Ama bir dakika durun!
Söylemek istediğim şey bizim duygusal millet olmamızın arka planına dayanan bir zaafımız aslında.
Duygusal olmak çok zaman bizi biz eden değerlerin el üstünde tutulmasına imkan tanıyan muhteşem bir ayrıcalık.
Bunu, vatan söz konusu olunca canımızı bile düşünmeden öne çıkmamızdan anlıyoruz.
Örnekleri çok; Kurtuluş Savaşı, Çanakkale, 15 Temmuz daha sayayım mı?
Bence de gerek yok!
Ailemizle ilgili bir ihtiyaç olduğunda kendi durumumuzu hiçe sayarak hemen yardıma koşmamız da bu duygusallığımızın bir parçası.
Kim ne derse desin kötü örnekler ön plana çıkarılsa da ve ne yazık ki bu örneklerin sayısı hafif bir artış göstererek geleceğimiz için bir tehdit oluştursa da biz yine de geleneklerine bağlı bir toplum olmayı sürdürüyoruz.
Aile bireylerinin normal zamanlarda birbirlerine karşı ilgisizliği zor zamanlarda tamamen ve anında tersine dönmüyor mu?
Huzur evleri her gün sayılarını artırsa da yaşlanan anne ve babalarını başının tacı eden evlatların bulundukları evlerin sayısı hâlâ gözardı edilemeyecek kadar çok.
Böyle iyi örnekleri artırmak istediğimiz kadar artırabiliriz.
Ancak her iyi şeyin bazı zararları olduğunu da inkar edemeyiz.
Balı çok yerseniz şeker hastası olursunuz.
En lezzetli anne yemeklerini bile fazla kaçırsanız şişmanlık başınıza bela olur.

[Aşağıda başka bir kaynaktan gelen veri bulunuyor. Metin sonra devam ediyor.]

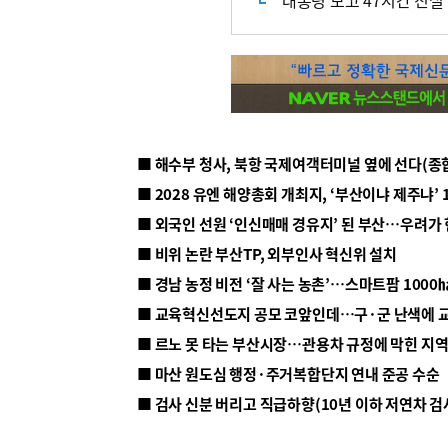
“대통령 보고 47시간 진실
■ 해수부 청사, 북항 국제여객터미널 옆에 선다(종
■ 2028 유엔 해양총회 개최지, ‘부산이냐 제주냐’ 
■ 외국인 선원 ‘인신매매 경유지’ 된 부산…우려가
■ 비위 논란 부산TP, 외부인사 혁신위 설치
■ 르노 못 타는 부산시장…관용차 규정에 막힌 지
■ 마산 원도심 행정·주거복합단지 연내 준공 수순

O yemeklerin sağlıklı olduklarına bakmadan sizin sağlığınızı tehlikeye düşürür.
Sandıktaki duygusallığımız ayakları yere basan kararlar almamızı engelliyor!
Maalesef gerçek bu…
Amcanızın oğlu bir yerden adaysa büyük ihtimale ehil olup olmadığına bakmıyoruz.

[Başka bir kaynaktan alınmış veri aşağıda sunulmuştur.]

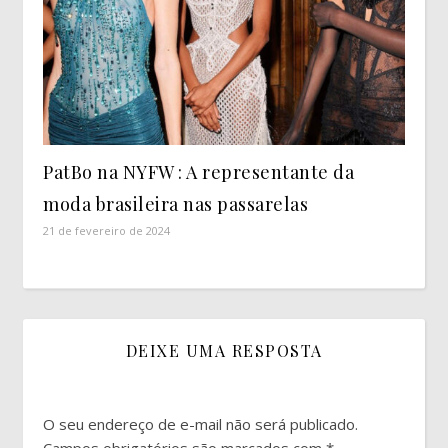
PatBo na NYFW : A representante da
moda brasileira nas passarelas
21 de fevereiro de 2024
DEIXE UMA RESPOSTA
O seu endereço de e-mail não será publicado.
Campos obrigatórios são marcados com
*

Tanıdığımız birisi seçimde bende varım demişse, hadi devam et kim tutar seni demeden önce, bir dakika sen o işi yapamazsın diyecek olanımız neredeyse yok gibi.
Tuttuğu partinin adayını sorgulayan yok denecek kadar az…

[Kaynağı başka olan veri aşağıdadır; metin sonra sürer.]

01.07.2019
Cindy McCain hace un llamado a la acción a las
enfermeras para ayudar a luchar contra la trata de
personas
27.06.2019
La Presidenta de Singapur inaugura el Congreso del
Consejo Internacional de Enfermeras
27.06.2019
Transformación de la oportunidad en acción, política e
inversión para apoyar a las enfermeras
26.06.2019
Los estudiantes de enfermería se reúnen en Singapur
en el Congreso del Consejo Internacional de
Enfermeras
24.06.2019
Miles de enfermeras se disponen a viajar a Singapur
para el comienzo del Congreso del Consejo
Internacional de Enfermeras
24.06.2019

Hele liderinin hatırını kırmayı düşünen neredeyse hiç yok gibi.
Bütün bunlar bir araya geldiğinde sandığın başında saatlerce bekleyip irademizi ortaya koyma durumumuz biraz bulanıklaşıyor.
Tamam duygusal olmak kötü bir şey değil ama ifrat ve tefrit noktasında dolaşmak da her zaman kontrol edilebilir olamıyor.
Ve mührü pusulanın ortasına yapıştırırken el bizim el de, irade kimin orası biraz karışıyor.
Böyle olunca da koltuklar hakkını veremeyecek siyasetçilerin ağızlarını sulandırıyor…
Ve çoğu bizim duygusallığımız nedeniyle muradlarına eriyor.
Olan şehrimizde yaşayan insanların hayallerine oluyor.
Kızıyoruz, köpürüyoruz sonra sandık başına gidince bir duygusallık tutuyor ki bizi sormayın gitsin!